La housse mortuaire, dont l’usage n’avait jamais été systématisé auparavant dans cet hôpital (habituellement réservée aux patients qui ont des écoulements ou qui sont contaminés par des virus type Ebola), cristallise ce deuil des sens. Enveloppant le corps des défunts contaminés pour protéger les individus du risque de contamination, elle était disposée juste après la toilette mortuaire infirmière[10]. Infranchissable, surtout lors de la première vague (fermeture définitive), elle a entraîné une violence symbolique, « douce, insensible, invisible pour ses victimes » (Bourdieu, 1998, p. 3), parfois traduite par des comportements agressifs. La matérialité du toucher et la direction du regard, qui font défaut ici, sont donc les médias à partir desquels le personnel soignant signale le plus son inconfort et celui des familles. Si, pour ce fils endeuillé, il fallait « le voir pour le croire », peut-être pour contrebalancer « l’irréel » de la perte du toucher et de la vue (Pouchelle, 2007), pour d’autres familles, la housse, dans une certaine mesure, a paradoxalement accentué la visualisation du défunt en les poussant à s’interroger sur les détails du corps qui en temps normal ne sont pas forcément vus ni interrogés. La housse a ravivé le désarroi face à la mort (Thomas, 1975; Vovelle, 1975) en provoquant une curiosité compensatrice nouvelle autour du corps mort :

Alors même j’peux pas leur mentir, « Est-ce qu’il est habillé? », « Non il est pas habillé, il a une couche », « Pourquoi il a une couche? », « Ben parce que y a des fluides dans le corps qui peuvent euh… » et puis tu vois ça les marque encore plus. Ils se disent « Il est pas habillé, il a une couche », y a une dame elle m’a dit « Mais pourquoi mon père il porte une couche, il portait pas de couche il était pas incontinent! »

Solène, agente, mars 2021

Pour y faire face, des adaptations à forte valeur symbolique ont été trouvées telles que l’installation d’un portrait du défunt ou d’un simulacre de vêtements par-dessus la housse. L’utilisation et l’utilité de la housse ont également posé de nombreux enjeux pour les professionnels, qui l’ont parfois assimilée à un objet ordinaire du quotidien, un « sac » qui fait « tiquer », nous a ainsi expliqué un brancardier. Cela a entraîné une forme de dissonance morale et cognitive. Le rapport à la housse et au corps du défunt a donc parfois oscillé entre fracture morale et réconfort psychologique :

La housse elle est plutôt… protectrice. Psychologiquement hein. Parce qu’on voit pas l’corps! On voit pas la tête [et] voir la tête c’est un peu plus, c’est plus assimilé à un corps. Bouger l’sac c’est… c’est un corps et y a pas d’identité, y a pas de passé, y a pas d’avenir et y a rien. C’est un corps.

Gabriel, agent, mars 2021

Du point de vue de la sociologie des sciences et des techniques, il serait ainsi difficile de parler d’usage de la housse tant ses usagers ne se la sont jamais véritablement appropriée, ce que Michel de Certeau (1990) assimilait à une « invention du quotidien » pour qualifier une consommation des objets créatrice et productive (de sens) par les usagers. La housse est restée à un niveau plus affaibli d’utilisation, délimitée par l’incertitude et le risque qui font d’elle une véritable « boîte de Pandore » dont la parfaite maîtrise est impossible, comme nous le souligne Édouard, brancardier : « Le patient était dedans, fallait pas ouvrir sinon tout sortait, c’est la boîte de Pandore (rires)! »
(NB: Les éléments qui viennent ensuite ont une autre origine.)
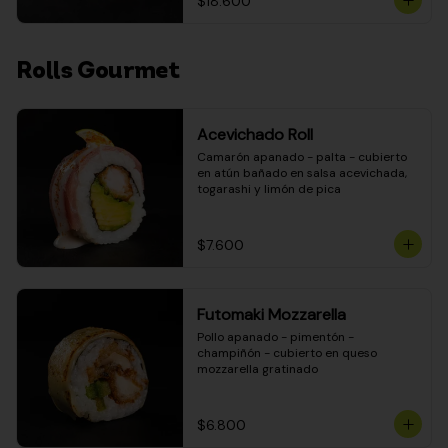
$18.600
Rolls Gourmet
Acevichado Roll
Camarón apanado - palta - cubierto 
en atún bañado en salsa acevichada, 
togarashi y limón de pica
$7.600
Futomaki Mozzarella
Pollo apanado - pimentón - 
champiñón - cubierto en queso 
mozzarella gratinado
$6.800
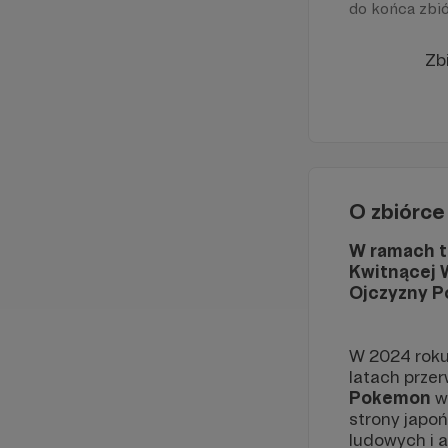
do końca zbió
Zb
O zbiórce
W ramach t
Kwitnącej 
Ojczyzny 
W 2024 roku
latach prze
Pokemon
w
strony japoń
ludowych i a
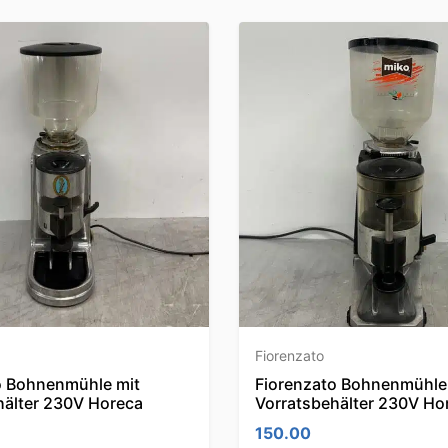
Fiorenzato
o Bohnenmühle mit
Fiorenzato Bohnenmühle
hälter 230V Horeca
Vorratsbehälter 230V Ho
150.00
Ainsi, que ce soit sous l’angle de la logistique, de l’absence de ritualisation par les soins aux corps ou de la frustration des sens, le statut du corps mort est encore plus trouble qu’en temps normal. Bien que soumis à des enjeux prépondérants de logistique, l’invisibilisation du corps et sa suggestion dans ce « sac » ont été au coeur du désordre psychosocial, sensoriel et moral, engendré par la pandémie. Le « corps mort covidé » a atteint durant cette période une forme poussée de réification. Il a néanmoins aussi été au coeur des solutions pratiques et symboliques mises en oeuvre pour pallier la déroute des sens et ce déni partiel du défunt et de son humanité. Cela a notamment permis de resocialiser l’expérience de la mort et de resymboliser la personne en le défunt contaminé.

Le « corps mort covidé » : corps, sens et rationalités en période de pandémie

La disparition du corps?

Des troubles associés aux cercueils prenant la place des corps ont été mis en avant durant cette période pandémique : « In many cases, it is the coffin that takes the place of “body”, risking the emergence of a collective imagination filled with empty coffins or swapped bodies[11]. » (Clavandier et al., 2021, p. 51) Dans notre étude, la housse mortuaire, par la pluralité d’affects qu’elle a véhiculés, est devenue l’objet principal qui a catalysé les représentations nouvelles et dégradantes autour du « corps mort covidé ». Traditionnellement, le corps d’un défunt à l’hôpital est enveloppé d’un drap utilisé comme un linceul, objet médiateur entre le corps mort et les proches. Il est censé pacifier l’image du défunt et le deuil en inspirant confort, chaleur et douceur : « On les recouvre toujours avec un drap [...] on va dire pour le regard d’autrui, c’est pas toujours agréable de voir quelqu’un décédé, donc on a quelque chose qui protège. » (Josselin, brancardier, avril 2021)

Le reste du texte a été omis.